You mean the Carnival round Canal Street? Thats not till August I think, I'm going. If you know of any other Queer stuff please elaborate


----------



## tufty79 (May 12, 2007)

http://www.queerupnorth.com/index2.php

Events take place from 7-27 May. apparently.


----------



## sojourner (May 12, 2007)

Kidda said:
			
		

> is anyone going to any of the queer up north stuff?


Dunno

What would you fancy?

It's getting back from Manc at night that's a problem for me...otherwise Queering the Pitch doesn't look too bad.  The Village Fete looks a giggle, that's on a Sunday affy though - although isn't it a bank hol next day?  Which would be good


----------



## chio (May 12, 2007)

Fledgling said:
			
		

> Why oh why are you going down there? Terrible place IMO, it's nowhere near the north!
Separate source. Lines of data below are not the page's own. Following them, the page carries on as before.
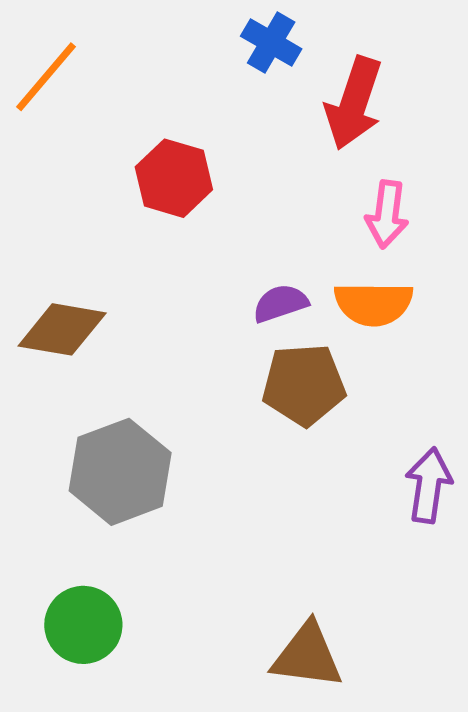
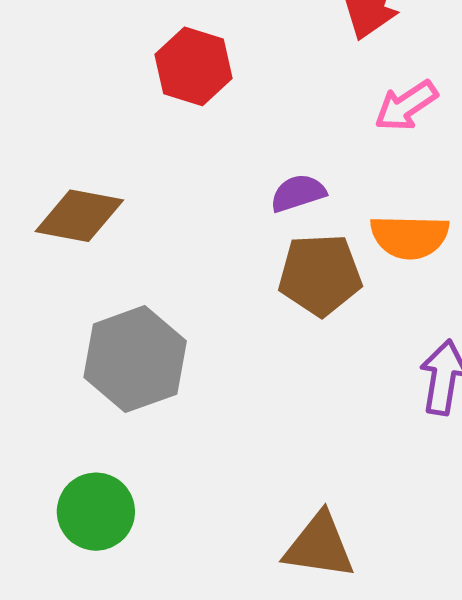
pink arrow: (387, 214) -> (406, 106), turned 48
orange semicircle: (373, 304) -> (410, 237), moved

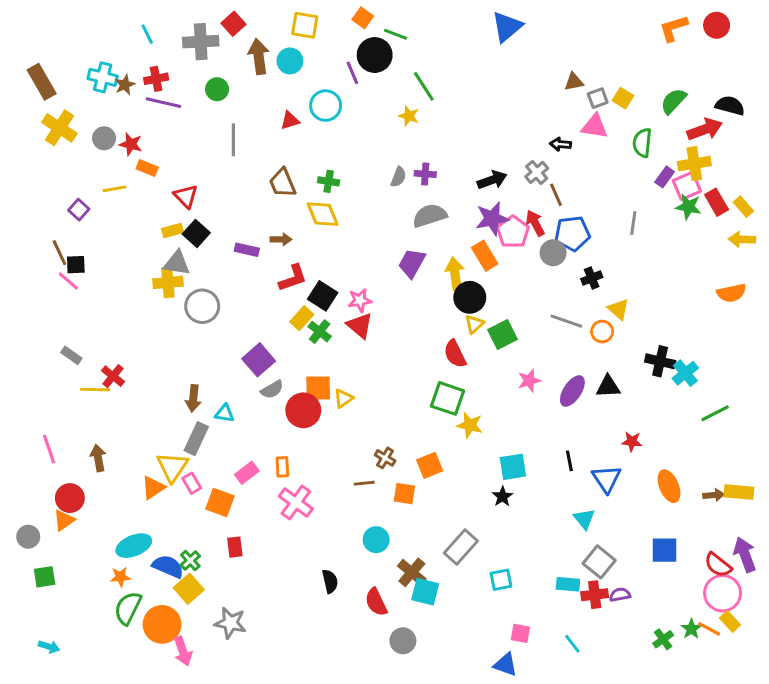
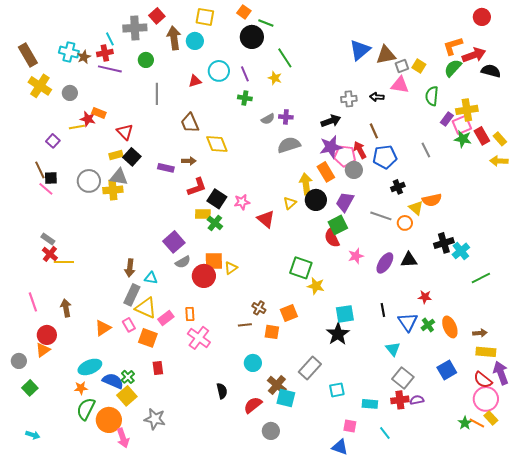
blue triangle: (507, 27) -> (360, 50), moved
orange L-shape: (673, 28) -> (453, 46), moved
cyan line: (147, 34) -> (110, 39), moved
purple line: (352, 73) -> (245, 74), moved
brown triangle: (574, 82) -> (386, 55), size x1.5
red arrow: (705, 129) -> (474, 55), moved
red star: (131, 144) -> (88, 119), moved
gray cross: (537, 172) -> (349, 99), moved, turned 35
gray semicircle: (398, 177) -> (268, 119), turned 40
green cross: (329, 181) -> (245, 98), moved
gray line: (633, 223) -> (426, 150), turned -35
pink pentagon: (513, 232) -> (345, 156), turned -30
gray circle: (553, 253) -> (354, 170), moved
purple trapezoid: (412, 263) -> (345, 202), moved
orange semicircle: (731, 293) -> (432, 200), moved
gray circle: (202, 306) -> (89, 181), moved
yellow rectangle: (302, 318) -> (203, 214), turned 49
yellow triangle: (474, 324) -> (290, 203), moved
red triangle: (360, 326) -> (266, 219), moved
red semicircle: (455, 354) -> (332, 238), moved
black cross: (660, 361) -> (444, 243), turned -30
red cross: (113, 376) -> (50, 254), moved
yellow triangle: (172, 467) -> (146, 308), moved, turned -40
yellow rectangle: (739, 492) -> (486, 352), moved
black star: (502, 497) -> (338, 334), size x1.6
blue square: (665, 550) -> (447, 370), turned -30
green square: (45, 577) -> (30, 388), turned -35
cyan rectangle: (568, 584) -> (370, 404), moved
red semicircle: (376, 602) -> (253, 405), turned 78
green cross: (663, 639) -> (428, 325), moved

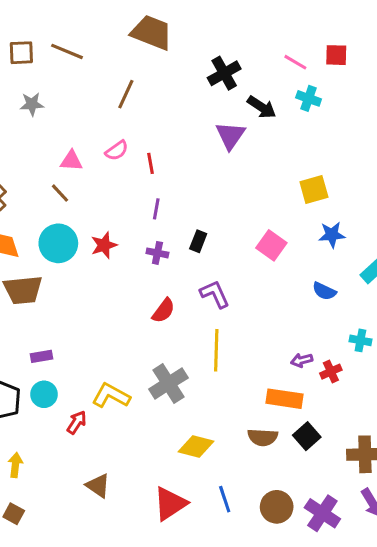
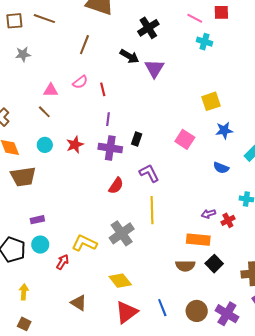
black arrow: (262, 107) -> (129, 56), moved
cyan circle: (58, 243) -> (45, 145), size x0.6
purple cross: (157, 253) -> (110, 148), size x1.6
yellow diamond: (196, 447) -> (120, 281), moved, turned 40

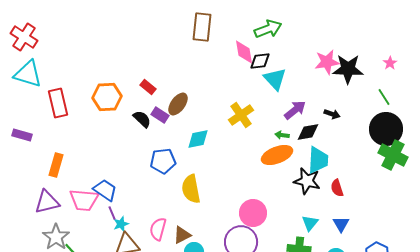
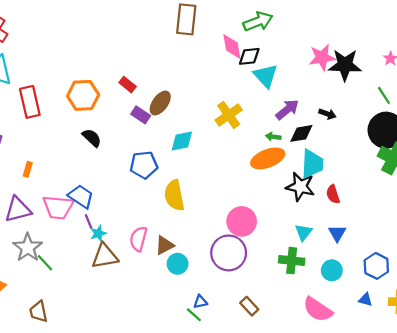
black semicircle: (142, 119) -> (92, 138), moved
orange rectangle: (56, 165) -> (28, 169), size x0.6

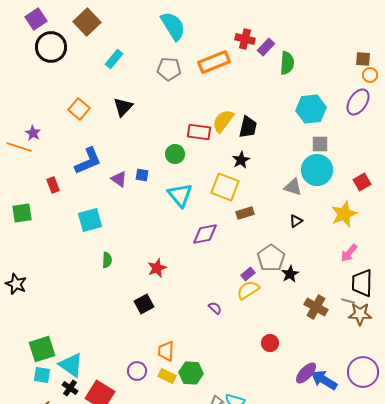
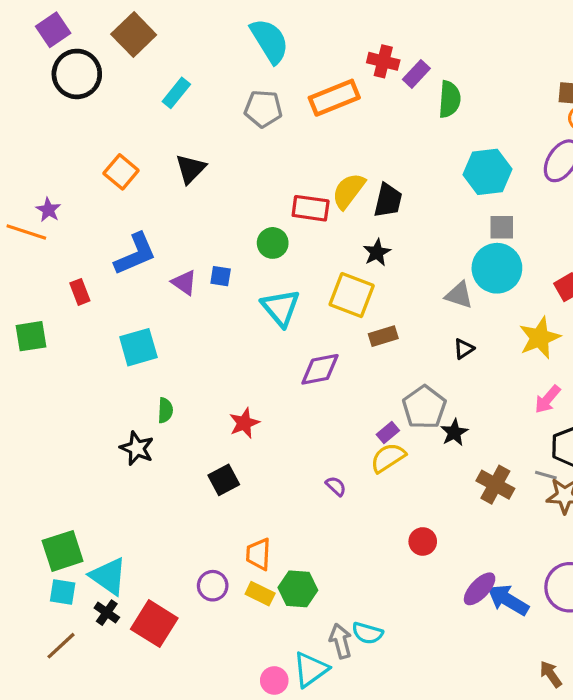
black star: (16, 284) -> (137, 448), moved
Oh, just work stuff. Hopefully a quick in-out


----------



## chio (May 12, 2007)

To be honest, I don't think I can be bothered to go out, I just don't feel like it these days. Too much hassle getting into town and then it's hideously expensive, then people asking why I'm not drinking and me having to mumble some crap about the car... nah


----------



## King Biscuit Time (May 12, 2007)

Well I'm still up for a drink in Manchester - I've never been there. Would have to get back to Sheffield after - or have a driveway to park my camper on!


----------